It sounded like it was coming from my daughter's room. I'm onto you now, sucka.

"Hee hee hee."

My daughter's room was pitch black, and rather than turn on her light, I tiptoed out to the hall and flipped the switch.

"Growl! Roar! Eeeeek! Eeeeek!" came from the top of the television.
"Hee hee hee." came from my daughter's closet.

I pounced on a pile of stuffed animals, and found the culprit. A My Little Pony baby something or other.

"Hee hee hee." I frantically searched for the battery compartment, or an off switch or something to turn it off.

"Hee hee hee." I carried it out into the hall. Turning it over and over, I got no help from the laughing pink pony.

"Hee hee hee." I decided to put it somewhere it wouldn't be heard and go back to bed. I stuck it under a couch cushion, and flipped off the light.
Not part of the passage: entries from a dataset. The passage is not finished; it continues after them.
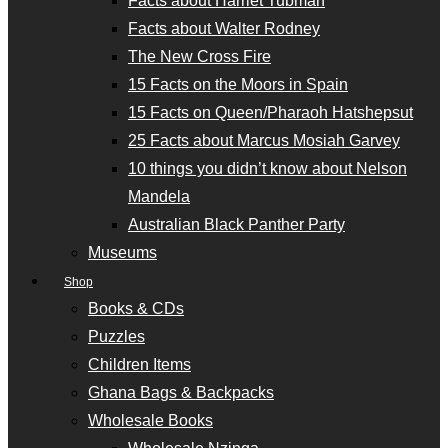
Facts about Harriet Tubman
Facts about Walter Rodney
The New Cross Fire
15 Facts on the Moors in Spain
15 Facts on Queen/Pharaoh Hatshepsut
25 Facts about Marcus Mosiah Garvey
10 things you didn’t know about Nelson
Mandela
Australian Black Panther Party
Museums
Shop
Books & CDs
Puzzles
Children Items
Ghana Bags & Backpacks
Wholesale Books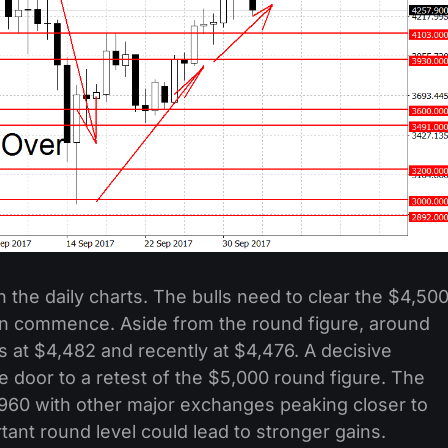
 the daily charts. The bulls need to clear the $4,50
an commence. Aside from the round figure, around
 at $4,482 and recently at $4,476. A decisive
 door to a retest of the $5,000 round figure. The
,960 with other major exchanges peaking closer to
rtant round level could lead to stronger gains.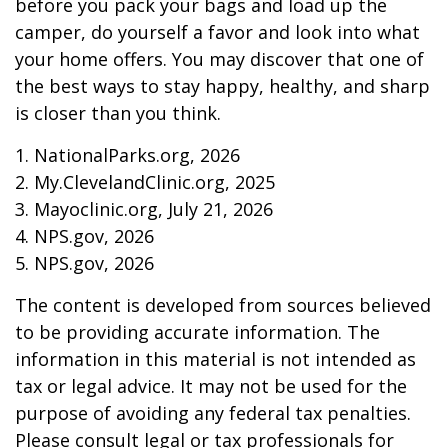
before you pack your bags and load up the
camper, do yourself a favor and look into what
your home offers. You may discover that one of
the best ways to stay happy, healthy, and sharp
is closer than you think.
1. NationalParks.org, 2026
2. My.ClevelandClinic.org, 2025
3. Mayoclinic.org, July 21, 2026
4. NPS.gov, 2026
5. NPS.gov, 2026
The content is developed from sources believed
to be providing accurate information. The
information in this material is not intended as
tax or legal advice. It may not be used for the
purpose of avoiding any federal tax penalties.
Please consult legal or tax professionals for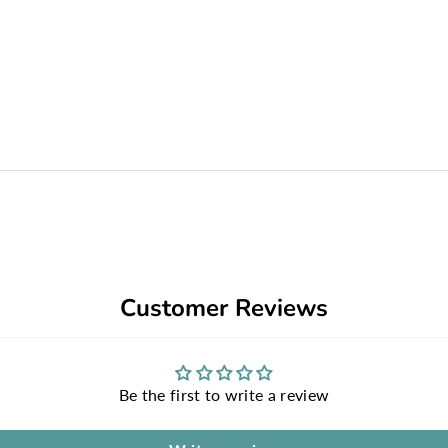
Customer Reviews
Be the first to write a review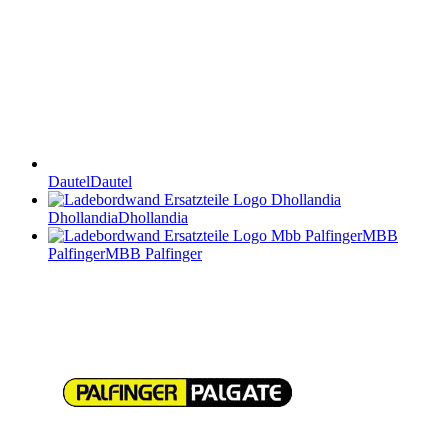
Dautel
Dautel
Dhollandia
Dhollandia
MBB
Palfinger
MBB Palfinger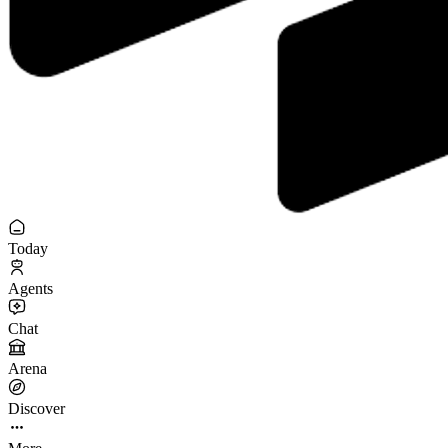
Today
Agents
Chat
Arena
Discover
"Muuuuuuuuuraaaaaaaagh!" Nice.

I climbed back into bed, and pulled the covers up. My Liitle Tattle-tale Hearted Pony was just detectable.

"Hee hee hee."

Clamping my pillow over my ears, I slept fitfully. (hee hee hee) My dreams were plagued with plastic pony heads. At six o'clock this morning, my son, whose sleep was also apparently troubled by the "hee hee heeing" seized the pony out from the couch, flipped on a light (roar!) and flung open the front door. He chucked the pony out onto the walk. It bounced a few times on its fabric butt before landing on its side with a dull plastic-y thud. He slammed the front door and heaved a sigh of relief. As he crawled into our bed for a few morning snuggles, we heard it, right outside our bedroom window:

"Hee hee hee."

In the light of day, I found the battery compartment, and ended the madness. Who's laughing now, Pony?

Me me me.

In a fitting footnote to this adventure, my husband just turned off the living room lights on his way to bed, and the dinosaurs went wild.

February 17, 2006

Breakfast of Champions

Last Sunday, the kids woke up ravenous. They had refused the dinner I cooked the night before, and ate their fill of the 'replacement food' I offered - peanut butter, yogurt and bananas, before sulking off to bed.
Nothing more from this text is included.